Using the Python API Directly¶
You can also drive the transpiler from Python:
from cactus.transpile.capture_pytorch import capture_model
from cactus.transpile.lower import transpile_ir
from cactus.bindings.cactus import Graph
import torch
import numpy as np
# Define your model
class MyModel(torch.nn.Module):
def __init__(self):
super().__init__()
self.linear = torch.nn.Linear(64, 32)
def forward(self, x):
return torch.relu(self.linear(x))
model = MyModel().eval()
example_input = torch.randn(1, 64)
# Capture and transpile
captured = capture_model(model, (example_input,))

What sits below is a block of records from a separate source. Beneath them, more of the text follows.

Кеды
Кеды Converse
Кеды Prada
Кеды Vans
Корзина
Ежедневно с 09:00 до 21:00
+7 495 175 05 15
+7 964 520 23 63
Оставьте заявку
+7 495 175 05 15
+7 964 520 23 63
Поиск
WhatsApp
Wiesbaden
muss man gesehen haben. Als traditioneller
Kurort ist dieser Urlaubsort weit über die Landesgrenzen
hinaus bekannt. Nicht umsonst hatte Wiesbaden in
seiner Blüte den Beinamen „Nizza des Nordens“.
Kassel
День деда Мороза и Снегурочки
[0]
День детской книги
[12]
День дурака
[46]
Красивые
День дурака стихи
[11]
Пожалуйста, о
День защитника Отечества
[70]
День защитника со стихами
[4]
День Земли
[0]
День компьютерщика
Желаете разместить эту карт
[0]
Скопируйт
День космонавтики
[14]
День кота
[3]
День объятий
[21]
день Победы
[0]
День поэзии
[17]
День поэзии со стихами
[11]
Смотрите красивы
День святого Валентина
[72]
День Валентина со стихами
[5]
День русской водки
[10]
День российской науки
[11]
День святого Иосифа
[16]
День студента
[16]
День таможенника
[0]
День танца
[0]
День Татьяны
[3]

transpiled = transpile_ir(captured.ir_graph)
# Run
transpiled.set_input(0, np.random.randn(1, 64).astype(np.float16))
outputs = transpiled.execute()
result = outputs[0].numpy()
print("Output shape:", result.shape) # (1, 32)
Generic JAX User Graphs¶
JAX and Flax models can be bundled by providing params and one or more graph entrypoints. The caller owns tokenization, masks, sampling, and any prefill/decode loop; Cactus captures the supplied functions, writes FP16 mmap weights, and saves component graphs.
import jax.numpy as jnp
import numpy as np
from cactus.transpile.capture_jax import JaxGraphSpec
from cactus.transpile.jax_user_graph_bundle import build_jax_user_graph_bundle
from cactus.transpile.jax_user_graph_bundle import load_jax_user_graph_bundle
def model(params, x):
return jnp.maximum(x @ params["w"] + params["b"], 0)

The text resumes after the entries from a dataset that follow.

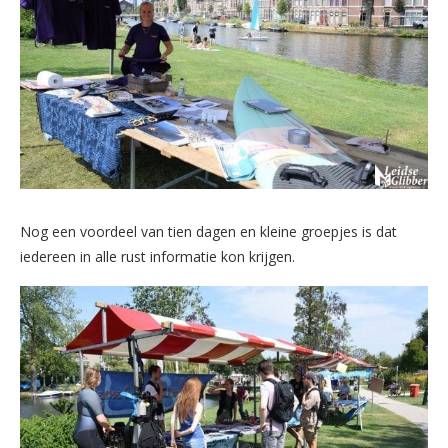
Nog een voordeel van tien dagen en kleine groepjes is dat
iedereen in alle rust informatie kon krijgen.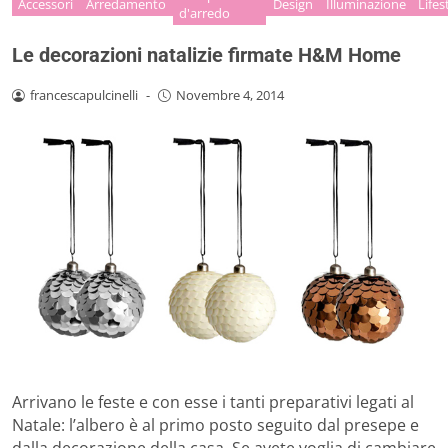
Accessori
Arredamento
Design
Illuminazione
Lifes
d'arredo
Le decorazioni natalizie firmate H&M Home
francescapulcinelli
-
Novembre 4, 2014
Arrivano le feste e con esse i tanti preparativi legati al
Natale: l’albero è al primo posto seguito dal presepe e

params = {"w": jnp.ones((4, 3), jnp.float16), "b": jnp.zeros((3,), jnp.float16)}
example_x = jnp.ones((2, 4), jnp.float16)
result = build_jax_user_graph_bundle(
params=params,
output_dir="/tmp/my-jax-bundle",
model_id="my-jax-model",
specs=(JaxGraphSpec(name="forward", fn=model, example_args=(example_x,)),),
)
loaded = load_jax_user_graph_bundle(result.output_dir)

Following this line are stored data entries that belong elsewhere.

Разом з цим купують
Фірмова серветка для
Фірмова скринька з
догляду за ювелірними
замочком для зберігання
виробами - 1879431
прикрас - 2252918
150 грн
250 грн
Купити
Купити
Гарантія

y = loaded.execute("forward", np.ones((2, 4), np.float16))[0].numpy()
For encoder-decoder models, provide each graph boundary explicitly:
params, model, tokenizer, config = load_needle_model()
src = tokenizer.encode("What time is it in Tokyo?")
tgt = tokenizer.encode("<bos>")
src_mask = make_padding_mask(src, config.pad_token_id)
tgt_mask = make_causal_mask(tgt.shape[1])
encoder_out, enc_mask = model.apply({"params": params}, src, src_mask, method=model.encode_text)
result = build_jax_user_graph_bundle(
params=params,
output_dir="weights/needle",
model_id="needle",
task="encoder-decoder",
specs=(
JaxGraphSpec(
name="encoder",
fn=lambda params, src, src_mask: model.apply(
{"params": params}, src, src_mask, method=model.encode_text
),
example_args=(src, src_mask),
output_names=("encoder_out", "encoder_mask"),
),
JaxGraphSpec(
name="decoder_prefill",
fn=lambda params, tgt, encoder_out, tgt_mask, cross_mask: model.apply(
{"params": params}, tgt, encoder_out, tgt_mask, cross_mask, method=model.decode
),
example_args=(tgt, encoder_out, tgt_mask, enc_mask),
output_names=("logits",),
),
),
)
loaded = load_jax_user_graph_bundle(result.output_dir)
encoder_out, enc_mask = loaded.execute("encoder", src, src_mask)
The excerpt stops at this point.